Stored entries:
<<<<

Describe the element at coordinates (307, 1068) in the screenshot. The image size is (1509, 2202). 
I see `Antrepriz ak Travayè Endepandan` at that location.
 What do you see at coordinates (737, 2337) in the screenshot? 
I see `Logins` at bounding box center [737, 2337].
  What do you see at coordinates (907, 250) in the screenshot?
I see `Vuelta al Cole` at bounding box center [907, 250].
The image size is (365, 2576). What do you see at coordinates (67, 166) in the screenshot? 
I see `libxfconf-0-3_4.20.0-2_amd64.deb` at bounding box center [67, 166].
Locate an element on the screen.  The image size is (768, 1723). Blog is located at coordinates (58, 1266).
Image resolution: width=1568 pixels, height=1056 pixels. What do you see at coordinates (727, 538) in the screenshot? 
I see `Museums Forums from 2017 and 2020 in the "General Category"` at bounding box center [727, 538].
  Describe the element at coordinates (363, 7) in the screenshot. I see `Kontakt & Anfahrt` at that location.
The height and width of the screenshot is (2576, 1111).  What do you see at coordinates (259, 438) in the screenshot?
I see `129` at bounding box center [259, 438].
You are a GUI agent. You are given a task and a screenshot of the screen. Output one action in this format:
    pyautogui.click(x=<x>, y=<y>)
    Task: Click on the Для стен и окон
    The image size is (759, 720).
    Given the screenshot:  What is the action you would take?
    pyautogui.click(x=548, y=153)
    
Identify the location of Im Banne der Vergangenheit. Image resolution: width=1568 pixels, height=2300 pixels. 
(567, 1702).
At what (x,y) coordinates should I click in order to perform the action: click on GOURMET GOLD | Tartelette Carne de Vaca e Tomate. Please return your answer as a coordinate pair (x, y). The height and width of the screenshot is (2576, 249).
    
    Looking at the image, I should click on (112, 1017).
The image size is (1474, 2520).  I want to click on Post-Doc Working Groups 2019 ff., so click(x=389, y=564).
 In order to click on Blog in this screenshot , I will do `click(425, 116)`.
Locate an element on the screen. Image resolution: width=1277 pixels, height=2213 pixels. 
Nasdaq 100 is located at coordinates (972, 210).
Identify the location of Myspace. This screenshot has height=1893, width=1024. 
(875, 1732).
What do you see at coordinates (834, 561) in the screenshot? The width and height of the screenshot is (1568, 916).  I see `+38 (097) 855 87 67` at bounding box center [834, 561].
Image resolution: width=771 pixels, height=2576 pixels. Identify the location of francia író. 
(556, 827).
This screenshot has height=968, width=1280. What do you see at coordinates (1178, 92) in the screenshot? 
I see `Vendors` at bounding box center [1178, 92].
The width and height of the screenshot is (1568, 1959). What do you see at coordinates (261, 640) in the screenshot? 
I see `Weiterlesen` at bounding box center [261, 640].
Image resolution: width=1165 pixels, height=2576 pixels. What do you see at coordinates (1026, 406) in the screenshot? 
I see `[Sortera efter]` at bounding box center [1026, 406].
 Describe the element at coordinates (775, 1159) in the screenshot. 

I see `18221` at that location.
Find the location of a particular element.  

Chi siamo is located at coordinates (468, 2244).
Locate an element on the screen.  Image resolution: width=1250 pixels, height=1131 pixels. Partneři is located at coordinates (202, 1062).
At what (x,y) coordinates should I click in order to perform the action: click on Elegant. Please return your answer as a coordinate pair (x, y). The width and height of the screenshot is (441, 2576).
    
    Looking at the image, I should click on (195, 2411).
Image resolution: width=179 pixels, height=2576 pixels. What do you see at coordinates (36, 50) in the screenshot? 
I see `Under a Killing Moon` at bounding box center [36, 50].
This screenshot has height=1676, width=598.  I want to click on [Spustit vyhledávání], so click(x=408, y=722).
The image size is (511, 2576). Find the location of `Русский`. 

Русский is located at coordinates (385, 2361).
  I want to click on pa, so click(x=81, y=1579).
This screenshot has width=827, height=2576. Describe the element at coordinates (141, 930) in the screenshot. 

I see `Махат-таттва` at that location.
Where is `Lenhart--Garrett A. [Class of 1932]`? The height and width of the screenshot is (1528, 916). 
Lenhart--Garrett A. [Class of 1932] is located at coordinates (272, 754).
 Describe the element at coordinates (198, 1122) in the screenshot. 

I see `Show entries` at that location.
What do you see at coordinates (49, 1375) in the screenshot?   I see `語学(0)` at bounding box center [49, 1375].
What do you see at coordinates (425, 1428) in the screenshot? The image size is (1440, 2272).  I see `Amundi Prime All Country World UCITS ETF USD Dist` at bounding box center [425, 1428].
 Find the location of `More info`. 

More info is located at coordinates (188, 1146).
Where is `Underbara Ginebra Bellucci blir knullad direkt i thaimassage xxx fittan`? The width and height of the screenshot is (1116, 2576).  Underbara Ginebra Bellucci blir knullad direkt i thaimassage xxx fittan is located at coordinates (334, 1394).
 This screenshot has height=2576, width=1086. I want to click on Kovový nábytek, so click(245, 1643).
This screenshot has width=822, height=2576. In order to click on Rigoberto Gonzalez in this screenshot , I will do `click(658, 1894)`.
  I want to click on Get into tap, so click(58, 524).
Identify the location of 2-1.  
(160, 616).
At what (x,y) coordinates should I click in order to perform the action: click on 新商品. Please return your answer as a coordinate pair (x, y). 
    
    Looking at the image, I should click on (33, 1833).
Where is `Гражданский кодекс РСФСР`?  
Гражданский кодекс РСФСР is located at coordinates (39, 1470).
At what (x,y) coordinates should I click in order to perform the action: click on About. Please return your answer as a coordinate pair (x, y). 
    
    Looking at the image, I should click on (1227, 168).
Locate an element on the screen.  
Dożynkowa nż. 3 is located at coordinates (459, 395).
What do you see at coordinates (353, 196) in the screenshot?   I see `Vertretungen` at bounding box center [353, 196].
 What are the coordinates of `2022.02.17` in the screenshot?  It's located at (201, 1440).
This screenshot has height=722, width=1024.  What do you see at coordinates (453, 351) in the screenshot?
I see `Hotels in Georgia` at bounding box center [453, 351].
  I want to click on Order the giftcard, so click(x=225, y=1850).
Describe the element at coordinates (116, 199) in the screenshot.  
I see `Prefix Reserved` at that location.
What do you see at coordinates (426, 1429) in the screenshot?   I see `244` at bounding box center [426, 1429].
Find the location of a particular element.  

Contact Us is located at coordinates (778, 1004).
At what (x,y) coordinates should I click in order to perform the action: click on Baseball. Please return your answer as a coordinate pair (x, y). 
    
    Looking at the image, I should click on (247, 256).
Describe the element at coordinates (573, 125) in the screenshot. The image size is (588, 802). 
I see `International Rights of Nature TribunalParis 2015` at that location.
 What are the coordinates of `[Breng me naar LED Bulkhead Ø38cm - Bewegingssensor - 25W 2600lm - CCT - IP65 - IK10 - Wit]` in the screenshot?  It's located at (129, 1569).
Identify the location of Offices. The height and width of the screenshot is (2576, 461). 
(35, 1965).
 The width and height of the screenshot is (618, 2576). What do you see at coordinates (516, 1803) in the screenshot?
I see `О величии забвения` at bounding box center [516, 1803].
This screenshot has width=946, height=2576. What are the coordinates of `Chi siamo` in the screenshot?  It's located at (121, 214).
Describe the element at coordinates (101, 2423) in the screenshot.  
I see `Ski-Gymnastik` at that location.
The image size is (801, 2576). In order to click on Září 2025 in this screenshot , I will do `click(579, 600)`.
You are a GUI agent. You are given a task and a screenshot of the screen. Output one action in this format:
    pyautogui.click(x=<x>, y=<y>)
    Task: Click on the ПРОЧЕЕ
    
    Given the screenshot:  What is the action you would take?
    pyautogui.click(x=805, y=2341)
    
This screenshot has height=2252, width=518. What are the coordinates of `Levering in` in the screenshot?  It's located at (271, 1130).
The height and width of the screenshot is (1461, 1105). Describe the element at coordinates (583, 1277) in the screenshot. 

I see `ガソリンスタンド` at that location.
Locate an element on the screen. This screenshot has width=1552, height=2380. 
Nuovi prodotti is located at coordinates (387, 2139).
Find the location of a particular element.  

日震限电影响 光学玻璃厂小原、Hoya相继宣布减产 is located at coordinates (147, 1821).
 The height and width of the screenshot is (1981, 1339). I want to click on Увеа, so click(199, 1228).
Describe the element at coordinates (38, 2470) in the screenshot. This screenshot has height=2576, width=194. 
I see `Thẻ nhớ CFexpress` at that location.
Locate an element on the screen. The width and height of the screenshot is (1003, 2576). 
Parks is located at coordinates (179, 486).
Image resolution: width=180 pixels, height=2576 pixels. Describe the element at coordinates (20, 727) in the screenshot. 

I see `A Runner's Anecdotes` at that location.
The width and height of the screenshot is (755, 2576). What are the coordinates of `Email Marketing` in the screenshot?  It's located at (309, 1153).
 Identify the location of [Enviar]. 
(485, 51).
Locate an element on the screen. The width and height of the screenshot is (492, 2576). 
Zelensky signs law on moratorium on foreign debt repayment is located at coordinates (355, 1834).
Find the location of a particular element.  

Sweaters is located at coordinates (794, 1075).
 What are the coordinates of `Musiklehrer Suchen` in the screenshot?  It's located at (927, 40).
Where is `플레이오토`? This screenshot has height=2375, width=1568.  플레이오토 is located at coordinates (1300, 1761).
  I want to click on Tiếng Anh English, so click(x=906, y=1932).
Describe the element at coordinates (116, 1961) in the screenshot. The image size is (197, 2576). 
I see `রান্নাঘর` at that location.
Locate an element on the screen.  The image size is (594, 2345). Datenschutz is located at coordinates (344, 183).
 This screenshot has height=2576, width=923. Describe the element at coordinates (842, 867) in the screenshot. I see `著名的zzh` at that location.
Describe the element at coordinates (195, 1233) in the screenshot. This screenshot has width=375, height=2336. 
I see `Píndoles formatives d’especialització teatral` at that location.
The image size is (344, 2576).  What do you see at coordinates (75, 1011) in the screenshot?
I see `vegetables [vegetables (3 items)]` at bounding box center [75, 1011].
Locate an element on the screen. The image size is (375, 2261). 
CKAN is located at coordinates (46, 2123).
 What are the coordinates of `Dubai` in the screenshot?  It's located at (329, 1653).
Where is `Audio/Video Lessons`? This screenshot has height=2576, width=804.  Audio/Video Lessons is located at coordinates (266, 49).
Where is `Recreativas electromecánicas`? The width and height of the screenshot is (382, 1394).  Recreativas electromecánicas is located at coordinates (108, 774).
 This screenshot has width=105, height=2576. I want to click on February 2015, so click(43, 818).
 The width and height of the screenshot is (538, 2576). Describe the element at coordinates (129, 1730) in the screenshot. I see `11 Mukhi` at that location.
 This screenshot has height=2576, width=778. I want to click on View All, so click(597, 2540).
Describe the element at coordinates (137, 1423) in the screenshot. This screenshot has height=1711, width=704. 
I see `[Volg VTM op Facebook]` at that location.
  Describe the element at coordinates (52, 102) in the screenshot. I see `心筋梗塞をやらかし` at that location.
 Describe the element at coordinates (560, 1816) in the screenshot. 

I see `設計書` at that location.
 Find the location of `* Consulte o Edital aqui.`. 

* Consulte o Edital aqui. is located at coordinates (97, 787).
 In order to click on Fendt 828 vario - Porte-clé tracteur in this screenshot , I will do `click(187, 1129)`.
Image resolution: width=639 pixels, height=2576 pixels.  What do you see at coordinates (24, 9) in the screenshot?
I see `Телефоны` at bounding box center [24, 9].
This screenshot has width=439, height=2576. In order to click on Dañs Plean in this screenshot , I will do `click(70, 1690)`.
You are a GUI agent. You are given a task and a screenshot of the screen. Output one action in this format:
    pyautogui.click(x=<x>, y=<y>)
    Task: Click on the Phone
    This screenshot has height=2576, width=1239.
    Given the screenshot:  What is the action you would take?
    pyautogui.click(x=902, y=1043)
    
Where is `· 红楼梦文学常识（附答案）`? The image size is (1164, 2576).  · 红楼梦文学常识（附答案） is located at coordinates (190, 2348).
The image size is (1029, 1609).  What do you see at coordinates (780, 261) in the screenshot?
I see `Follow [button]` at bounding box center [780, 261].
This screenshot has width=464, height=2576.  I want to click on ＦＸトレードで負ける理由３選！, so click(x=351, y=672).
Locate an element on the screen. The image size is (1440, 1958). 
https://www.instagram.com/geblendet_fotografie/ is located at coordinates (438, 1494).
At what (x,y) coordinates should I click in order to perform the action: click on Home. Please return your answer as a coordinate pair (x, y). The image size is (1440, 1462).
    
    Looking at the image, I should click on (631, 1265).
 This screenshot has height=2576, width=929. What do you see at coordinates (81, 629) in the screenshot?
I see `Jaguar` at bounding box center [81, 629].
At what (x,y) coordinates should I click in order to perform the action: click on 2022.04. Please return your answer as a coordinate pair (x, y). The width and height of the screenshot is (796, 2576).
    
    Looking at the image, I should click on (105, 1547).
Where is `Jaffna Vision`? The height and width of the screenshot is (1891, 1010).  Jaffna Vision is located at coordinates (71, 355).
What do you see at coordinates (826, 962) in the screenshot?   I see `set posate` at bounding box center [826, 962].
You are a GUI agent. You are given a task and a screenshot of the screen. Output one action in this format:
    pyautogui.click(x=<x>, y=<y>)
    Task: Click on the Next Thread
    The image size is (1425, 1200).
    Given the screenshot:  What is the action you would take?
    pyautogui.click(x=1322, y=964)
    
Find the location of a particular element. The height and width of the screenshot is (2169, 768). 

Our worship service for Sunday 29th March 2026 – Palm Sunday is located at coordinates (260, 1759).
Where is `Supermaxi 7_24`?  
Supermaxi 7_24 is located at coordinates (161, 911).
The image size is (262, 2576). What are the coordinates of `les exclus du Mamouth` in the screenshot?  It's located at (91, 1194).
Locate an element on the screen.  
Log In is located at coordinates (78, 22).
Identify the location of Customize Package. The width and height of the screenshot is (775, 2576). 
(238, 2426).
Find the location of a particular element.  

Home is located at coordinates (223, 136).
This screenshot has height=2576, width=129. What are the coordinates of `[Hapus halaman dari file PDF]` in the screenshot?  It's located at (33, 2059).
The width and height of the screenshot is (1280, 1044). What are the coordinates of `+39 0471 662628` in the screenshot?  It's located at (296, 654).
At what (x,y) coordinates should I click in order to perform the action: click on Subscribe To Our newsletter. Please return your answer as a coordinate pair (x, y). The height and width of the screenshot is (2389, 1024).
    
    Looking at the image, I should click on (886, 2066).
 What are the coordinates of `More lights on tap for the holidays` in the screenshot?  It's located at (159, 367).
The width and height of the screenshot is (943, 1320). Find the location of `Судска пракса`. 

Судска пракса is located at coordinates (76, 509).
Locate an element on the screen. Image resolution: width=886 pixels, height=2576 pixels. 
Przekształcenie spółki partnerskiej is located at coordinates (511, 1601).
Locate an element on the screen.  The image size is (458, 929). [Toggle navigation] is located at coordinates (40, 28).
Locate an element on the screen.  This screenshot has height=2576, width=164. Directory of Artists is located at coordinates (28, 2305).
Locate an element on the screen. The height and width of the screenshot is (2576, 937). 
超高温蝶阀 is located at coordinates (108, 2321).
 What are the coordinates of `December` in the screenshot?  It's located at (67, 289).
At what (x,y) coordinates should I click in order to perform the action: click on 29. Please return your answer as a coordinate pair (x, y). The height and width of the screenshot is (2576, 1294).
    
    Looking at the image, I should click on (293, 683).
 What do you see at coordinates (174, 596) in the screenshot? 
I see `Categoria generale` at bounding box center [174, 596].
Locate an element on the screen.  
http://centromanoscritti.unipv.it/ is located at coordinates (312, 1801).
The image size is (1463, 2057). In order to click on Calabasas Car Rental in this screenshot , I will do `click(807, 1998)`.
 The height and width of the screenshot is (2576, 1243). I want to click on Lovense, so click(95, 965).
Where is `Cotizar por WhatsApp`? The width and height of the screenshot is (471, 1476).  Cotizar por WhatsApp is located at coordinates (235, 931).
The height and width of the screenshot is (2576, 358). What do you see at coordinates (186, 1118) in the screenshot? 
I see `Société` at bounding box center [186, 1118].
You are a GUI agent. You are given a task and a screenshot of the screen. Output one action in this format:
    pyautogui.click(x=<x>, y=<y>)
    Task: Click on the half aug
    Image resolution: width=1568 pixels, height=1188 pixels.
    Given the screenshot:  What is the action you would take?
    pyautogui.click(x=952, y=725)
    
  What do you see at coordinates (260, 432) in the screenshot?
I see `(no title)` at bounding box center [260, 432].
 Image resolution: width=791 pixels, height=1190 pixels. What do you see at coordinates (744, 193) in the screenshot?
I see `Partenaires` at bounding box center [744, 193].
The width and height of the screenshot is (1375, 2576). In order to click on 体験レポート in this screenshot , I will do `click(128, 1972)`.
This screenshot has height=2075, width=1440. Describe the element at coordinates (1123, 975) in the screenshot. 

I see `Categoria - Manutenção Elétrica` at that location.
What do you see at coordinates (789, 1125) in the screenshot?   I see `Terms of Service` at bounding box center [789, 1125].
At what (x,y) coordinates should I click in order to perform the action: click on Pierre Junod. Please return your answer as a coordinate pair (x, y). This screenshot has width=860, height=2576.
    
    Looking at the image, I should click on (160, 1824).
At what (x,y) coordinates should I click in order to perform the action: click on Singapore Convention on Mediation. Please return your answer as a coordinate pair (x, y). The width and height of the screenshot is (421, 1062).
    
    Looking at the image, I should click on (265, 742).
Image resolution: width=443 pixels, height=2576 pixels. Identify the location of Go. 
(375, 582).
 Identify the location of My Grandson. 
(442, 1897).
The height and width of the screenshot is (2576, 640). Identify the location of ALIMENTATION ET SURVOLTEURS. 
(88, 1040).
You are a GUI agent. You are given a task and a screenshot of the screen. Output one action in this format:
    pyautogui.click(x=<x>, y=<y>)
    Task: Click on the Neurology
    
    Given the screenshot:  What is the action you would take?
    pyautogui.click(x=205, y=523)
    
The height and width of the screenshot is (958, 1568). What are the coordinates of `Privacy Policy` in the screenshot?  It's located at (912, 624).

>>>>

TASK TO CARRY OUT:
Among the records above, only the lines between the line holding "Find the location of a particular element. The" and the line holding "The width and height of the screenshot is (1280, 1044).", inclusive, are to be output, exactly as written.

TASK SOLUTION:
Find the location of a particular element. The height and width of the screenshot is (2169, 768). 

Our worship service for Sunday 29th March 2026 – Palm Sunday is located at coordinates (260, 1759).
Where is `Supermaxi 7_24`?  
Supermaxi 7_24 is located at coordinates (161, 911).
The image size is (262, 2576). What are the coordinates of `les exclus du Mamouth` in the screenshot?  It's located at (91, 1194).
Locate an element on the screen.  
Log In is located at coordinates (78, 22).
Identify the location of Customize Package. The width and height of the screenshot is (775, 2576). 
(238, 2426).
Find the location of a particular element.  

Home is located at coordinates (223, 136).
This screenshot has height=2576, width=129. What are the coordinates of `[Hapus halaman dari file PDF]` in the screenshot?  It's located at (33, 2059).
The width and height of the screenshot is (1280, 1044). What are the coordinates of `+39 0471 662628` in the screenshot?  It's located at (296, 654).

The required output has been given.